Cult of Personality + Religion

The cult of personality becomes a whole new phenomenon, though, when it finds religion.

History shows us plenty of leaders—whether elected, appointed, or born to the job—who burnished their public persona and authority with the suggestion they were divinely anointed. Starting with Julius Caesar in 46 BCE, Roman emperors promoted the so-called imperial cult, an idea they took from the Greeks. Later, the medieval Christian church legitimized the idea that monarchs had a sacred right to wield power. This basic idea took a Protestant turn in sixteenth-century England when Henry VIII’s parliament passed two Acts of Supremacy, establishing the English monarch as the head of the Church of England. A seventeenth-century successor of Henry, James I, wrote two treatises on “the divine right of kings,” highlighting the unique relationship monarchs have with God.

In more recent times, scholars have chronicled the way authoritarian leaders, from Napoleon to Hitler to Mao Zedong, blended messianic language and religious narratives with a cult of personality, to devastating effect.

Cult of Personality + Religion + National Mythology

In one sense America is constitutionally well fortified against charismatic leaders with messianic pretensions. Our framers’ wisdom in dividing power between legislative, executive, and judicial branches has stood the test of time as a check on authoritarianism.

In another way, though, America is uniquely vulnerable to political leaders who wrap politics in the language and forms of religion. Why? Because since childhood many of us have unconsciously absorbed a deep-rooted, powerful story about what America represents. It’s a story that spans centuries, from Puritan John Winthrop’s evocative description of a godly America, a shining “city on a hill,” to the cold war decades, which positioned America as a Christian bulwark against a godless evil empire.
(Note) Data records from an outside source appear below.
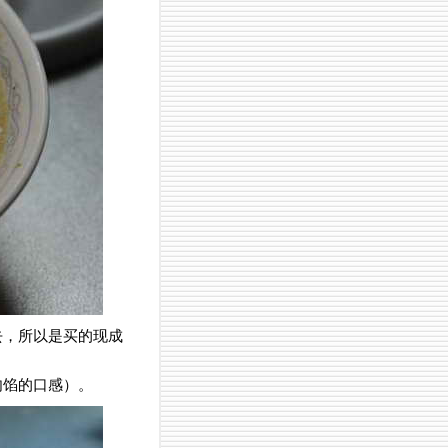
去，所以是买的现成
肉馅的口感）。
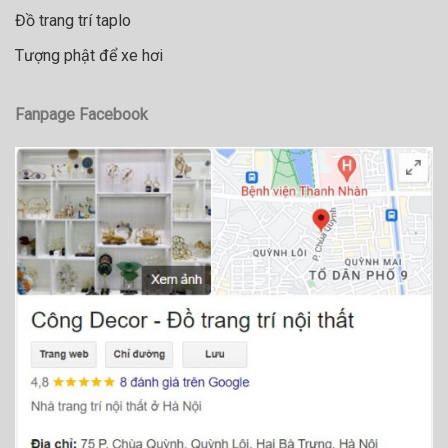
Đồ trang trí taplo
Tượng phật để xe hơi
Fanpage Facebook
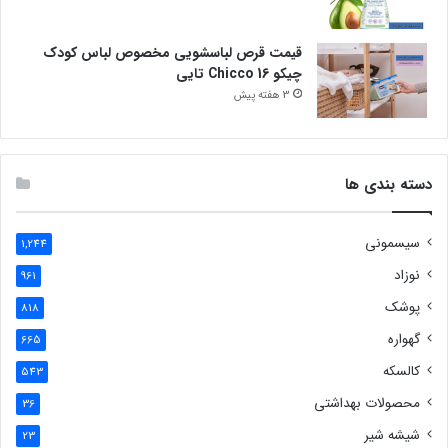
قیمت قرص لباسشویی مخصوص لباس کودک
چیکو Chicco 16 تایی
3 هفته پیش
دسته بندی ها
سیسمونی
1,244
نوزاد
961
پوشک
818
گهواره
665
کالسکه
543
محصولات بهداشتی
36
شیشه شیر
23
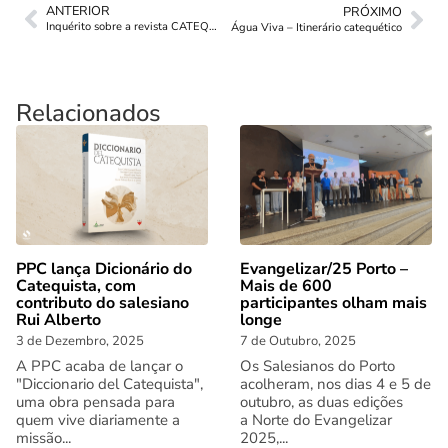
ANTERIOR
PRÓXIMO
Inquérito sobre a revista CATEQUISTAS
Água Viva – Itinerário catequético
Relacionados
PPC lança Dicionário do
Evangelizar/25 Porto –
Catequista, com
Mais de 600
contributo do salesiano
participantes olham mais
Rui Alberto
longe
3 de Dezembro, 2025
7 de Outubro, 2025
A PPC acaba de lançar o
Os Salesianos do Porto
"Diccionario del Catequista",
acolheram, nos dias 4 e 5 de
uma obra pensada para
outubro, as duas edições
quem vive diariamente a
a Norte do Evangelizar
missão...
2025,...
It’s a story made up of a thousand truths, half-truths, and outright fables, woven together to suggest that America is divinely favored among nations, with a God-­ordained role to play in human history.

But America is not a spiritual idea, nor does it have a spiritual mission. Its founders may have been exceptional thinkers and leaders, but they were neither saints nor demigods. America’s founding documents are blueprints for a system of government unprecedented in history, one that has shaped our modern world for the better. But they’re political, not sacred, documents; they don’t belong on the pages of any Bible.
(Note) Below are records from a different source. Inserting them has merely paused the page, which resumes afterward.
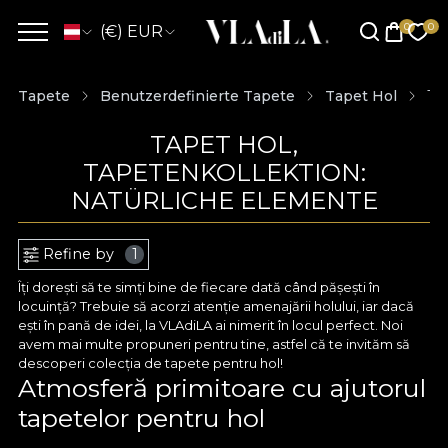
(€) EUR
Tapete
Benutzerdefinierte Tapete
Tapet Hol
Ta
TAPET HOL,
TAPETENKOLLEKTION:
NATÜRLICHE ELEMENTE
Refine by
1
Îți dorești să te simți bine de fiecare dată când pășești în
locuință? Trebuie să acorzi atenție amenajării holului, iar dacă
ești în pană de idei, la VLAdiLA ai nimerit în locul perfect. Noi
avem mai multe propuneri pentru tine, astfel că te invităm să
descoperi colecția de tapete pentru hol!
Atmosferă primitoare cu ajutorul
tapetelor pentru hol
America can demand from us our duty as citizens; it can inspire our love. It does not deserve our worship.

A Test

Politicians with a messiah complex—anywhere in the world—become dangerous when their abuse of religion is tolerated, or even encouraged, by the faithful. For those of us schooled in the myth of America’s sacredness, this abuse can be difficult to recognize, let alone combat. Yet this is the test that American Christians face today.

It comes down to this. When we see the sacred co-opted for profane purposes, will we speak up, regardless of our political sympathies? Or will we become complicit through silence?


Article Author: Bettina Krause

Bettina Krause is the editor of Liberty magazine.